# Assignment 2: Game of Nim¶

## Assignment Setup¶

To create your repository go here. Then follow the same accept/import process described in the setup instructions.

## Game of Nim¶

Nim is a game of strategy in which two players take turns removing sticks from a common pile. There are many variations of Nim but we will stick with a simple version. On each turn a player must remove either 1 or 2 sticks from the pile. The goal of the game is to be the player who removes the last stick.

You will design a game in which one human player is competing against a computer. To simplify your work the person will always take the first turn.

While there is a winning strategy for this game, you are only required to create a computer player that makes random, but valid, moves.

## Example¶

`Round 0: 7 at start human takes 2, so 5 remain`

`Round 1: 5 at start computer takes 2, so 3 remain`

`Round 2: 3 at start human takes 2, so 1 remain`

`Round 3: 1 at start computer takes 1, so 0 remain`

`The computer wins / you lose!`

## Questions to ask if you get stuck¶

Like all problems, this one can be tricky. Here are some common questions that we get from students regarding this assignment. Use these questions to gauge your own understanding of what we are asking you to do. Please ask these questions to a TA or an instructor if you are feeling stuck on a certain part of the assignment.

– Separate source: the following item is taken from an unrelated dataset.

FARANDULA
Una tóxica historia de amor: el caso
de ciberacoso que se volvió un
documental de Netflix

How can the code know whose turn it is?

How can numbers be randomly generated within a given range using the Math class in Java?

How can user input be validated to ensure that a proper number is given?

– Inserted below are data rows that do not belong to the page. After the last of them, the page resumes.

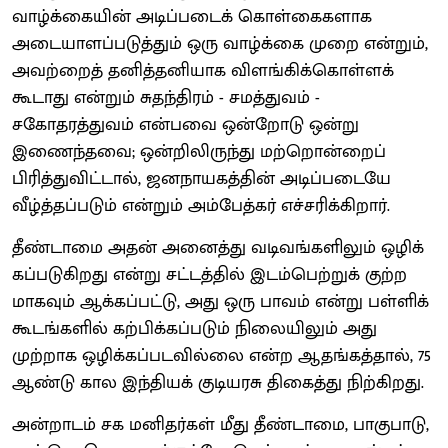
வாழ்க்கையின் அடிப்​படைக் கொள்கைகளாக
அடையாளப்​படுத்தும் ஒரு வாழ்க்கை முறை என்றும்,
அவற்றைத் தனித்​தனியாக விளங்​கிக்​கொள்ளக்
கூடாது என்றும் சுதந்​திரம் - சமத்துவம் -
சகோதரத்துவம் என்பவை ஒன்றோடு ஒன்று
இணைந்தவை; ஒன்றி​லிருந்து மற்றொன்றைப்
பிரித்து​விட்​டால், ஜனநாயகத்தின் அடிப்​படையே
வீழ்த்​தப்​படும் என்றும் அம்பேத்கர் எச்சரிக்​கிறார்.
தீண்டாமை அதன் அனைத்து வடிவங்​களிலும் ஒழிக்​
கப்​படு​கிறது என்று சட்டத்தில் இடம்பெற்றுக் குற்ற​
மாகவும் ஆக்கப்​பட்டு, அது ஒரு பாவம் என்று பள்ளிக்​
கூடங்​களில் கற்பிக்​கப்​படும் நிலையிலும் அது
முற்றாக ஒழிக்​கப்​பட​வில்லை என்ற ஆதங்கத்​தால், 75
ஆண்டு கால இந்தியக் குடியரசு திகைத்து நிற்கிறது.
அன்றாடம் சக மனிதர்கள் மீது தீண்டாமை, பாகுபாடு,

How do if-statements and while loops with multiple conditions work in Java?

How do the &&, ||, and ! operators work in Java?

## Notes¶

Begin by prompting the user for the initial number of sticks. In the example above, it appears that 7 sticks were used in the game.

The human (as always in this assignment) made the first move.

Clearly, the human could have played better in the above game.

The computer randomly removes 1 or 2 sticks, but cannot remove more sticks than are left.

The human is prompted at each turn for how many sticks to remove.

Be careful! A human might enter 5 if 5 sticks are left, and if you are not careful, the human could win by “ playing ” in that way. Don’t accept the user’s input if it is illegal. You may assume that they will only enter integers, but you should continue prompting until you get a valid value.

Start your work by creating a

`Nim`

class in the`assignment2`

package.Use

`Scanner`

to prompt for inputs.Your program must continue play until somebody (computer or human) wins.

Your output should resemble the sample output shown above. It should clearly show if the computer or the human wins.

When it’s time to demo be prepared to discuss how you would implement a “smarter” strategy for the computer player.

## Submitting your work¶

Get your assignment graded by bringing it to lab on Wednesday/Thursday or going to office hours and signing up for a demo via wustl-cse.help.

Confirm that your score is recorded in Canvas. Mistakes can happen and you should always confirm credit is recorded before leaving class!